**What needs to be done**.
The response must restate all of the data word for word.

**Data supplied**.

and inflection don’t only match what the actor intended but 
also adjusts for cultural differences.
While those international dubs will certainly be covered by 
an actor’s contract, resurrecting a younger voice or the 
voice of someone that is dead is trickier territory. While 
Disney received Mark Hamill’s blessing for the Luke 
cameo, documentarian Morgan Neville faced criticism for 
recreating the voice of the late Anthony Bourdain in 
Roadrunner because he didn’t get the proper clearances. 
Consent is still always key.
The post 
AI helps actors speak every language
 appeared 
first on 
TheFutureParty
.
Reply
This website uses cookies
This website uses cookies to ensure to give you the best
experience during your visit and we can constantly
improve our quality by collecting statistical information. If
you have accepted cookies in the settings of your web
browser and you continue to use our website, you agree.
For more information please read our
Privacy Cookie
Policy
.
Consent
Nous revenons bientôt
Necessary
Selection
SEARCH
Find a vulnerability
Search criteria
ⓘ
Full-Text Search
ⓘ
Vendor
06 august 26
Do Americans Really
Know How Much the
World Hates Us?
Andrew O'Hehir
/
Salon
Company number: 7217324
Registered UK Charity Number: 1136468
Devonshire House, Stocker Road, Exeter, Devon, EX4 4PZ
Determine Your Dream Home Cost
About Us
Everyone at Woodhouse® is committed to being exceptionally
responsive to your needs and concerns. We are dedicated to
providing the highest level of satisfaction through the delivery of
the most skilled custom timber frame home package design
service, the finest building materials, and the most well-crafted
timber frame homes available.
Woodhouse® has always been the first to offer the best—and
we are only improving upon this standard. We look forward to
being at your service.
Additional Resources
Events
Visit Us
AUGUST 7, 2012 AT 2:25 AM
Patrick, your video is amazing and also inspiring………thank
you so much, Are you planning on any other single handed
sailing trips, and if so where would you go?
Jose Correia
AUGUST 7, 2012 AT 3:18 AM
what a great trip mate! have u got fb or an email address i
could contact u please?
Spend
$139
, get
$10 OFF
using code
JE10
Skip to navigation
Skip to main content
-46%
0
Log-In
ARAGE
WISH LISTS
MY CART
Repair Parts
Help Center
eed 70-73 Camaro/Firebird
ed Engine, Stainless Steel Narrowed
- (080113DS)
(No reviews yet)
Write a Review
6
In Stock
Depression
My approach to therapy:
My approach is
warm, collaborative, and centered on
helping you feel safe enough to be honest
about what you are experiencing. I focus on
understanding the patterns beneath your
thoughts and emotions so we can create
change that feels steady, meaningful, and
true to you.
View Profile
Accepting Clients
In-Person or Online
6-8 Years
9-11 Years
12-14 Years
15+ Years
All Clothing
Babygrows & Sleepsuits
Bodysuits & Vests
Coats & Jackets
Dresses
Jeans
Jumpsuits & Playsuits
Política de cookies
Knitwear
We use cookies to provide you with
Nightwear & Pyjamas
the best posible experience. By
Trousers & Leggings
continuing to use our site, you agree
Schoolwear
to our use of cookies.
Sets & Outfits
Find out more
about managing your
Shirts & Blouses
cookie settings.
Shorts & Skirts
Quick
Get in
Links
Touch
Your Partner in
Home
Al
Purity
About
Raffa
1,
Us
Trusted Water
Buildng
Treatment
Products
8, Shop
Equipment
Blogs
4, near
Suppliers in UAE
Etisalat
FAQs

**Answer to this exercise**.
and inflection don’t only match what the actor intended but 
also adjusts for cultural differences.
While those international dubs will certainly be covered by 
an actor’s contract, resurrecting a younger voice or the 
voice of someone that is dead is trickier territory. While 
Disney received Mark Hamill’s blessing for the Luke 
cameo, documentarian Morgan Neville faced criticism for 
recreating the voice of the late Anthony Bourdain in 
Roadrunner because he didn’t get the proper clearances. 
Consent is still always key.
The post 
AI helps actors speak every language
 appeared 
first on 
TheFutureParty
.
Reply
This website uses cookies
This website uses cookies to ensure to give you the best
experience during your visit and we can constantly
improve our quality by collecting statistical information. If
you have accepted cookies in the settings of your web
browser and you continue to use our website, you agree.
For more information please read our
Privacy Cookie
Policy
.
Consent
Nous revenons bientôt
Necessary
Selection
SEARCH
Find a vulnerability
Search criteria
ⓘ
Full-Text Search
ⓘ
Vendor
06 august 26
Do Americans Really
Know How Much the
World Hates Us?
Andrew O'Hehir
/
Salon
Company number: 7217324
Registered UK Charity Number: 1136468
Devonshire House, Stocker Road, Exeter, Devon, EX4 4PZ
Determine Your Dream Home Cost
About Us
Everyone at Woodhouse® is committed to being exceptionally
responsive to your needs and concerns. We are dedicated to
providing the highest level of satisfaction through the delivery of
the most skilled custom timber frame home package design
service, the finest building materials, and the most well-crafted
timber frame homes available.
Woodhouse® has always been the first to offer the best—and
we are only improving upon this standard. We look forward to
being at your service.
Additional Resources
Events
Visit Us
AUGUST 7, 2012 AT 2:25 AM
Patrick, your video is amazing and also inspiring………thank
you so much, Are you planning on any other single handed
sailing trips, and if so where would you go?
Jose Correia
AUGUST 7, 2012 AT 3:18 AM
what a great trip mate! have u got fb or an email address i
could contact u please?
Spend
$139
, get
$10 OFF
using code
JE10
Skip to navigation
Skip to main content
-46%
0
Log-In
ARAGE
WISH LISTS
MY CART
Repair Parts
Help Center
eed 70-73 Camaro/Firebird
ed Engine, Stainless Steel Narrowed
- (080113DS)
(No reviews yet)
Write a Review
6
In Stock
Depression
My approach to therapy:
My approach is
warm, collaborative, and centered on
helping you feel safe enough to be honest
about what you are experiencing. I focus on
understanding the patterns beneath your
thoughts and emotions so we can create
change that feels steady, meaningful, and
true to you.
View Profile
Accepting Clients
In-Person or Online
6-8 Years
9-11 Years
12-14 Years
15+ Years
All Clothing
Babygrows & Sleepsuits
Bodysuits & Vests
Coats & Jackets
Dresses
Jeans
Jumpsuits & Playsuits
Política de cookies
Knitwear
We use cookies to provide you with
Nightwear & Pyjamas
the best posible experience. By
Trousers & Leggings
continuing to use our site, you agree
Schoolwear
to our use of cookies.
Sets & Outfits
Find out more
about managing your
Shirts & Blouses
cookie settings.
Shorts & Skirts
Quick
Get in
Links
Touch
Your Partner in
Home
Al
Purity
About
Raffa
1,
Us
Trusted Water
Buildng
Treatment
Products
8, Shop
Equipment
Blogs
4, near
Suppliers in UAE
Etisalat
FAQs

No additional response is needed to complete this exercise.